Genes involved in the same function tend to have similar evolutionary histories, in that their rates of evolution covary over time. This coevolutionary signature, termed Evolutionary Rate Covariation (ERC), is calculated using only gene sequences from a set of closely related species and has demonstrated potential as a computational tool for inferring functional relationships between genes. To further define applications of ERC, we first established that roughly 55% of genetic diseases posses an ERC signature between their contributing genes. At a false discovery rate of 5% we report 40 such diseases including cancers, developmental disorders and mitochondrial diseases. Given these coevolutionary signatures between disease genes, we then assessed ERC's ability to prioritize known disease genes out of a list of unrelated candidates.
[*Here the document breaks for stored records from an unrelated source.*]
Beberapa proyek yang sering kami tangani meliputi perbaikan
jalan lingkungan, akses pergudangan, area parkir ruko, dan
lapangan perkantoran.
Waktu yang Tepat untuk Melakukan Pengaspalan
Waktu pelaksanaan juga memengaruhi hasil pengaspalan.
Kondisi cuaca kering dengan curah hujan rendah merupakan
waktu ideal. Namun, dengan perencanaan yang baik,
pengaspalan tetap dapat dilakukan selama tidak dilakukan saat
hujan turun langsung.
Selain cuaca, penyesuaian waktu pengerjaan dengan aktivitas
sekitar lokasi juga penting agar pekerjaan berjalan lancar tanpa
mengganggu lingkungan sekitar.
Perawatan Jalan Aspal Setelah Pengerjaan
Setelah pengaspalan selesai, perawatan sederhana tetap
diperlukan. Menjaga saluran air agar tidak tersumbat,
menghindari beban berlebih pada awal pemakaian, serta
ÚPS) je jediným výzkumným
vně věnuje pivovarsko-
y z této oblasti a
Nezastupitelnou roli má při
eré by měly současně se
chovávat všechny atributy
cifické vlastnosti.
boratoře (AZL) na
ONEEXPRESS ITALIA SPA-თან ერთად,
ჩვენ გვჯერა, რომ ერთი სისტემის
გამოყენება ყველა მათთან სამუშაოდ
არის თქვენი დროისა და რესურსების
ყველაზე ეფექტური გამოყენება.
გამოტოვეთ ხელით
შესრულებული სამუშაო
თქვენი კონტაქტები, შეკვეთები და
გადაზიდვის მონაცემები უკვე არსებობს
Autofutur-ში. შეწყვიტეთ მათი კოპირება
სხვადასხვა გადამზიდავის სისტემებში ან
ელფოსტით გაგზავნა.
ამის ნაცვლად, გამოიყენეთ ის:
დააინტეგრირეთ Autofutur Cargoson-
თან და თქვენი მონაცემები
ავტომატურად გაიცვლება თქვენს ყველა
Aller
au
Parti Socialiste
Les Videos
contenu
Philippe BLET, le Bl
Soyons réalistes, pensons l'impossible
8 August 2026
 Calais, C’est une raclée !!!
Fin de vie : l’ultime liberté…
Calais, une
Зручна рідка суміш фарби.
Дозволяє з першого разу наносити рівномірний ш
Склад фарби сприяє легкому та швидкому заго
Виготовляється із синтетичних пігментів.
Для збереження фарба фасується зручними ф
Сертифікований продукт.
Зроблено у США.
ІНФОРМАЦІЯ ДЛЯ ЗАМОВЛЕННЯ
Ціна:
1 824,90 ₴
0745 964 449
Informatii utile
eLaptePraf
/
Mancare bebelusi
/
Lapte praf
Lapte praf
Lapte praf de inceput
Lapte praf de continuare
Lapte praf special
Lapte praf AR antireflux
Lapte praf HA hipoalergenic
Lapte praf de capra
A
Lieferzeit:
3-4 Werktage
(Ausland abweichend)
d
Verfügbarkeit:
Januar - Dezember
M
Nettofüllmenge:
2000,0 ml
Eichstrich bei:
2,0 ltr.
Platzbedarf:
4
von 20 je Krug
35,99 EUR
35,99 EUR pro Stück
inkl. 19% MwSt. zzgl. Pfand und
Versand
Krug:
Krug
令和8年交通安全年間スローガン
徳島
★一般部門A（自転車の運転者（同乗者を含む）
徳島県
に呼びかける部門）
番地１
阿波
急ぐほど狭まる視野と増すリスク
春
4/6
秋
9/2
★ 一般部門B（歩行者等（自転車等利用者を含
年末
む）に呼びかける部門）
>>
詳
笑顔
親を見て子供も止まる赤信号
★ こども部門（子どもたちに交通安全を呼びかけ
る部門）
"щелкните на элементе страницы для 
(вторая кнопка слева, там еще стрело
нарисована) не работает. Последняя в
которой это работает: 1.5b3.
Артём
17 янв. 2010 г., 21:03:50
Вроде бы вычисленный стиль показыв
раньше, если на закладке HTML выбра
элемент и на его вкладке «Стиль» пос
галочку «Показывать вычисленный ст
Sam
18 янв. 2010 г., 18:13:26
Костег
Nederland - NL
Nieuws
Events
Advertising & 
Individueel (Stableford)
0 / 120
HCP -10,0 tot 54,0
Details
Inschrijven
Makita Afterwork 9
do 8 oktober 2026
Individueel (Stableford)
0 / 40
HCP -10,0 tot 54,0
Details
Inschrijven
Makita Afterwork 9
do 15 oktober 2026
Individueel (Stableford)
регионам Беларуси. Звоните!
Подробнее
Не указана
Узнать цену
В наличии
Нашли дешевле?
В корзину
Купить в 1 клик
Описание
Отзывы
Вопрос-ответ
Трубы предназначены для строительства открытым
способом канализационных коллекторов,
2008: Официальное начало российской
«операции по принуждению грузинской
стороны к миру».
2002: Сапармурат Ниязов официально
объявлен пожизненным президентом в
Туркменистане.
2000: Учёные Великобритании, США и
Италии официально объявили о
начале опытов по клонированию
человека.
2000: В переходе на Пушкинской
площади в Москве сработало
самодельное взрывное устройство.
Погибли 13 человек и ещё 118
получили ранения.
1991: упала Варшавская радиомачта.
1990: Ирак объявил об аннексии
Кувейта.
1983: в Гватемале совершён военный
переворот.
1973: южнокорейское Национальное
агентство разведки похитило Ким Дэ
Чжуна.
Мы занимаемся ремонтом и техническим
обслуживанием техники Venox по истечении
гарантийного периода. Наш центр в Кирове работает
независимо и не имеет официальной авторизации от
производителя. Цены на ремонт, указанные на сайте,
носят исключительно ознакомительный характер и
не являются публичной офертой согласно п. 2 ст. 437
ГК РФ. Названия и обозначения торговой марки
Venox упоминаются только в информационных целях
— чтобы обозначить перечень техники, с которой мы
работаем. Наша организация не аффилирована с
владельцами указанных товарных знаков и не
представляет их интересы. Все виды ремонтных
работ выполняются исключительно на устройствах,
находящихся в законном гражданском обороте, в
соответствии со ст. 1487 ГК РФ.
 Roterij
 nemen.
We found that in the presence of an ERC signature, the true disease gene is effectively prioritized to the top 6% of candidates on average. We then apply this strategy to a melanoma-associated region on chromosome 1 and identify MCL1 as a potential causative gene. Furthermore, to gain global insight into disease mechanisms, we used ERC to predict molecular connections between 310 nominally distinct diseases. The resulting “disease map” network associates several diseases with related pathogenic mechanisms and unveils many novel relationships between clinically distinct diseases, such as between Hirschsprung's disease and melanoma. Taken together, these results demonstrate the utility of molecular evolution as a gene discovery platform and show that evolutionary signatures can be used to build informative gene-based networks.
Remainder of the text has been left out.